Маленькая деревенька на двадцать домов в Ярославской глуши. Редко кто доберется до середины проселочной дороги в дождливую погоду. Мы сюда приехали осенью 1983 года - и с тех пор каждое лето. Я прекрасно помню свои первые чувства и ощущения: поздний осенний вечер, черная, совершенно немосковская темнота, льет проливной ливень; мне шесть лет, и я со взрослыми иду и иду, иду и иду, со всех сторон хляби, под ногами скользко и мягко, резко пахнет влажным сеном, лесом и осенью; в темноте вдруг какой-то стук - цоп, цоп, цоп — "это Цыган", говорит кто-то, "Он лошадь, на нем дядя Костя возит хлеб со станции", и я все опасаюсь, что они (цыган с неведомым дядей) выйдут прямо к нам, и даже немного хочу этого — чтоб иметь полное право испугаться. …Потом, пройдя мимо нескольких притягивающих теплыми желтыми окнами маленьких деревянных домов (под ногами все та же хлябь, только более мягкая – дорога в деревне поросла травой) мы входим в светящийся окнами дом, где светят яркие, без абажуров, лампы, тепло пахнет протопленной печкой, и совсем нет пола — меняют дощатый настил в кухне, а папин друг Андрей в дальнем углу, на каком-то бревне перекрытия приветственно хохочет с сигаретой.

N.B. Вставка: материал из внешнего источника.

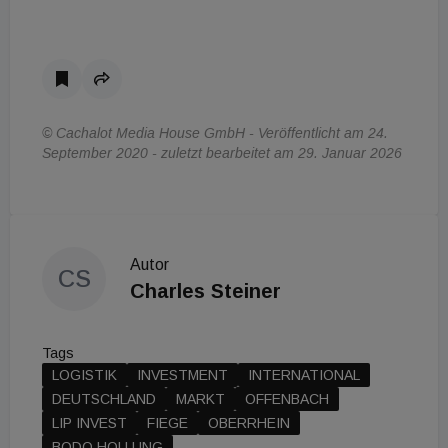
© Cachalot Media House GmbH - Veröffentlicht am 24.
September 2020 - zuletzt bearbeitet am 29. Januar 2026
Autor
CS
Charles Steiner
Tags
LOGISTIK
INVESTMENT
INTERNATIONAL
DEUTSCHLAND
MARKT
OFFENBACH
LIP INVEST
FIEGE
OBERRHEIN
BODO HOLLUNG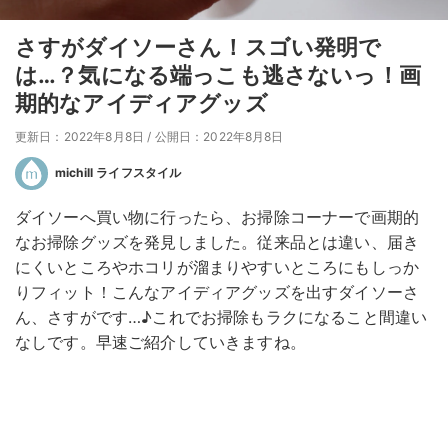
さすがダイソーさん！スゴい発明で
は…？気になる端っこも逃さないっ！画
期的なアイディアグッズ
更新日：2022年8月8日
/
公開日：2022年8月8日
michill ライフスタイル
ダイソーへ買い物に行ったら、お掃除コーナーで画期的
なお掃除グッズを発見しました。従来品とは違い、届き
にくいところやホコリが溜まりやすいところにもしっか
りフィット！こんなアイディアグッズを出すダイソーさ
ん、さすがです…♪これでお掃除もラクになること間違い
なしです。早速ご紹介していきますね。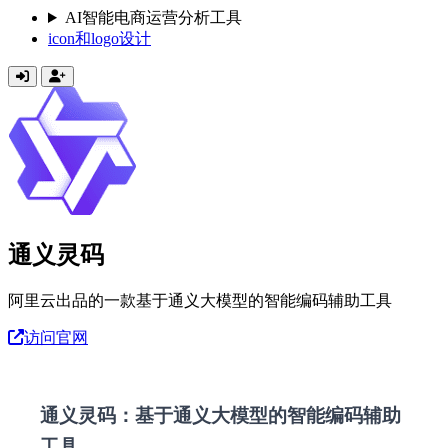
AI智能电商运营分析工具
icon和logo设计
通义灵码
阿里云出品的一款基于通义大模型的智能编码辅助工具
访问官网
通义灵码：基于通义大模型的智能编码辅助
工具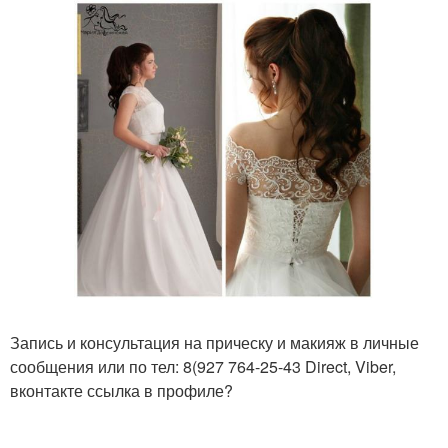
Запись и консультация на прическу и макияж в личные
сообщения или по тел: 8(927 764-25-43 Direct, Viber,
вконтакте ссылка в профиле?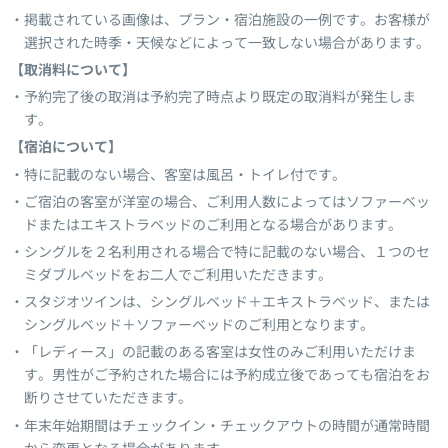
掲載されている画像は、プラン・宿泊施設の一例です。お客様が
選択された時季・天候などによって一致しない場合があります。
【取消料について】
予約完了後の取消は予約完了時点より既定の取消料が発生しま
す。
【宿泊について】
特に記載のない場合、客室は風呂・トイレ付です。
ご宿泊の客室が洋室の場合、ご利用人数によってはソファーベッ
ドまたはエキストラベッドのご利用となる場合があります。
シングルを２名利用される場合で特に記載のない場合、１つのセ
ミダブルベッドをお二人でご利用いただきます。
スタジオツインは、シングルベッド＋エキストラベッド、または
シングルベッド＋ソファーベッドのご利用となります。
「レディース」の記載のある客室は女性のみご利用いただけま
す。男性がご予約された場合には予約成立後であっても宿泊をお
断りさせていただきます。
年末年始期間はチェックイン・チェックアウトの時間が通常時間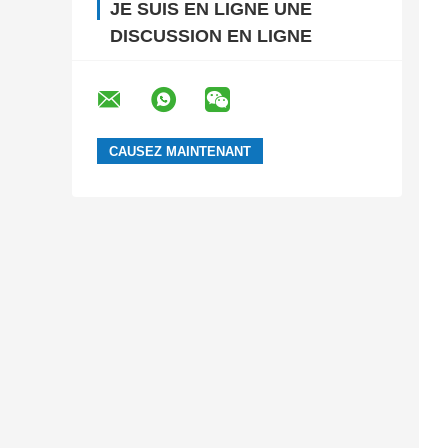
JE SUIS EN LIGNE UNE
DISCUSSION EN LIGNE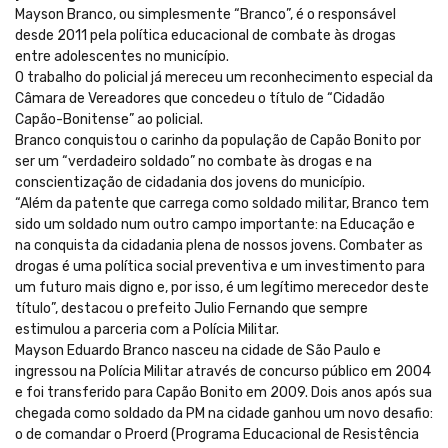
Mayson Branco, ou simplesmente “Branco”, é o responsável
desde 2011 pela política educacional de combate às drogas
entre adolescentes no município.
O trabalho do policial já mereceu um reconhecimento especial da
Câmara de Vereadores que concedeu o título de “Cidadão
Capão-Bonitense” ao policial.
Branco conquistou o carinho da população de Capão Bonito por
ser um “verdadeiro soldado” no combate às drogas e na
conscientização de cidadania dos jovens do município.
“Além da patente que carrega como soldado militar, Branco tem
sido um soldado num outro campo importante: na Educação e
na conquista da cidadania plena de nossos jovens. Combater as
drogas é uma política social preventiva e um investimento para
um futuro mais digno e, por isso, é um legítimo merecedor deste
título”, destacou o prefeito Julio Fernando que sempre
estimulou a parceria com a Polícia Militar.
Mayson Eduardo Branco nasceu na cidade de São Paulo e
ingressou na Polícia Militar através de concurso público em 2004
e foi transferido para Capão Bonito em 2009. Dois anos após sua
chegada como soldado da PM na cidade ganhou um novo desafio:
o de comandar o Proerd (Programa Educacional de Resistência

   Теперь я понимаю, что родители и их друзья были тогда моложе, чем мы сейчас. Это чувствуется странно. Так или иначе – именно деревенька в двадцать домов стала за долгие годы для меня той Россией, которую я люблю. Благодаря ей я могу слышать и понимать черную глухоту ночи и бескрайнюю белизну снежных полей, и многолетнюю эволюцию боли Георгия Иванова:
***
Хорошо, что нет Царя.
Хорошо, что нет России.
Хорошо, что Бога нет.
Только желтая заря,
Только звезды ледяные,
Только миллионы лет.
Хорошо - что никого,
Хорошо - что ничего,
Так черно и так мертво,
Что мертвее быть не может
И чернее не бывать,
Что никто нам не поможет
И не надо помогать.
   Это - 1930, 8 лет в эмиграции. Здесь - еще 13 лет спустя:
***
Россия счастие. Россия свет.
А, может быть, России вовсе нет.
И над Невой закат не догорал,
И Пушкин на снегу не умирал,
И нет ни Петербурга, ни Кремля -
Одни снега, снега, поля, поля...
Снега, снега, снега...А ночь долга,
И не растают никогда снега.
Снега, Снега, снега... А ночь темна,
И никогда не кончится она.
Россия тишина. Россия прах.
А, может быть, Россия - только страх.
Веревка, пуля, ледяная тьма
И музыка, сводящая с ума.
Веревка, пуля, каторжный рассвет
Над тем, чему названья в мире нет.
   Написано в 1943. Снега и ледяная тьма… И еще 13 лет спустя, накануне смерти:
***
Мне больше не страшно. Мне томно.
Я медленно в пропасть лечу
И вашей России не помню
И помнить ее не хочу.
И не отзываются дрожью
Банальной и сладкой тоски
Поля с колосящейся рожью,
Березки, дымки, огоньки...
1956
   Поля с колосящейся рожью уже мало кто, наверное, помнит, даже в моем поколении - нынешних тридцати-сорокалетних.
Так я вам покажу:

Валерий Кленов "Рожь" (1979 г.)
   Это поле находилось на повороте от соснового леса к реке Нерль, в двух километрах от той самой нашей деревеньки. Сюда мы частенько ходили за грибами, а в августе приезжали с кавалькадами комбайнеров, которые отечески и залихватски катали нас, детей, в грузовиках, «с горкой» засыпанных соломой, сеном, а иногда и зерном. Каким-то чудесным образом случилось, что моя мама нашла картины незнакомого автора, написанные маслом, где изображены виды нашей деревни. Работал художник в 1970-1980-е годы, как раз когда мы впервые сюда приехали, и по ним хорошо видно, как там было тогда, тридцать лет назад, в Ярославской глубинке.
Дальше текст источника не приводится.